Training and evaluation
Please refer to Training documents (English).
speed
Speed information_ speed_ test. Py) measurement for reference.
GPU | dType | HD (1920x1080) | 4K (3840x2160) |
---|---|---|---|
RTX 3090 | FP16 | 172 FPS | 154 FPS |
RTX 2060 Super | FP16 | 134 FPS | 108 FPS |
GTX 1080 Ti | FP32 | 104 FPS | 74 FPS |
- Note 1: HD downsample is used_ Ratio = 0.25, 4K downsample_ratio=0.125. All tests used batch size 1 and frame chunk 1.

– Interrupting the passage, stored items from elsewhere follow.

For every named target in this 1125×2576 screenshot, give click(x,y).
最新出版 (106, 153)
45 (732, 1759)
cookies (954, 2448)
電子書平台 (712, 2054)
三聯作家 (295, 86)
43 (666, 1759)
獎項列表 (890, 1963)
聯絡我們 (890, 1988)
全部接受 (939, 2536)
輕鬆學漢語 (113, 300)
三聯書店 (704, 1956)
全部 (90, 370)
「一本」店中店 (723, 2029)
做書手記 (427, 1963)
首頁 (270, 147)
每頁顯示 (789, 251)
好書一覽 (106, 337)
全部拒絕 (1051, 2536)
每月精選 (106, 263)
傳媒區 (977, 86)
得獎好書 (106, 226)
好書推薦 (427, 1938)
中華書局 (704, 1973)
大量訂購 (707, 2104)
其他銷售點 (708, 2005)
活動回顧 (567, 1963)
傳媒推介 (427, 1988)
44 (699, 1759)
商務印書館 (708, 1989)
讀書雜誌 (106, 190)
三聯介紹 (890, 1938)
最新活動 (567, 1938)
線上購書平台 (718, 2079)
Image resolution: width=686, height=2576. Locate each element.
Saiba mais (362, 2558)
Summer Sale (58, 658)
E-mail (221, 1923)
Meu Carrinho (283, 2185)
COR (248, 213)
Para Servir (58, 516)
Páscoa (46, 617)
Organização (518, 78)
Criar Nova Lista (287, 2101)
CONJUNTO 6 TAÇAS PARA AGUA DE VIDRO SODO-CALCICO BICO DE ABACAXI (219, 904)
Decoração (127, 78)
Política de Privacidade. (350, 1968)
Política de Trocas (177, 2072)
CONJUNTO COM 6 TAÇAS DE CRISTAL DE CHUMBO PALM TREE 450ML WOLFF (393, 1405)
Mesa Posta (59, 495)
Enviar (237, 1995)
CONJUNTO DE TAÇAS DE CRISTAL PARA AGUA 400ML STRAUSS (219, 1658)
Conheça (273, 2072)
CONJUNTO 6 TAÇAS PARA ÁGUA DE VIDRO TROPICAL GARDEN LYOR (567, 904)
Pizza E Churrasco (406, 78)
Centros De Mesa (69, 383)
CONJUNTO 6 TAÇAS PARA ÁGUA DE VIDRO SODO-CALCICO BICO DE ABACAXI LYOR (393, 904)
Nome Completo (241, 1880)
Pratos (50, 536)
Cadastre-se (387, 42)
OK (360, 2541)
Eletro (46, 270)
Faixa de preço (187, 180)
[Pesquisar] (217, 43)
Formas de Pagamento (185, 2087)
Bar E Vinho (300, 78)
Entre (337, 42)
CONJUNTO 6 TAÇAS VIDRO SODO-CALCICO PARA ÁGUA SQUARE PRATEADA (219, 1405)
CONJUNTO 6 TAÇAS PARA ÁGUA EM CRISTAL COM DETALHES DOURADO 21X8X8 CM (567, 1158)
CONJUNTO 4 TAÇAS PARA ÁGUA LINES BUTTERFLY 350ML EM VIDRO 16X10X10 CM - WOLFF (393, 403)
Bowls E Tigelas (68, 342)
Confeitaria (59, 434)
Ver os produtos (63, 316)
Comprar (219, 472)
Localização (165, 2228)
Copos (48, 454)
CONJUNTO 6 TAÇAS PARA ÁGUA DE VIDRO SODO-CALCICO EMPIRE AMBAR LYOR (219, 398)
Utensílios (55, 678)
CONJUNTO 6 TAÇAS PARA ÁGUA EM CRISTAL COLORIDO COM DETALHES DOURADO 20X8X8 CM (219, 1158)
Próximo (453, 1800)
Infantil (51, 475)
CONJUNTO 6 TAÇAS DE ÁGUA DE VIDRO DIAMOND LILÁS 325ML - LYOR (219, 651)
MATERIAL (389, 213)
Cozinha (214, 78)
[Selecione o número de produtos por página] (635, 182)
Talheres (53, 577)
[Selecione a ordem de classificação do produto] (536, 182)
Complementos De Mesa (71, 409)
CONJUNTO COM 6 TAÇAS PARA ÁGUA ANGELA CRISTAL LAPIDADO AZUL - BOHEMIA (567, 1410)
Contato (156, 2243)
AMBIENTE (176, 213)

- Note 2: GPU before Turing architecture does not support FP16 reasoning, so GTX 1080 Ti uses FP32.
- Note 3: we only measure tensor throughput. The provided video conversion script is much slower because it does not use hardware video encoding / decoding and does not complete tensor transmission on parallel threads. If you are interested in implementing hardware video encoding / decoding in Python, please refer to PyNvCodec.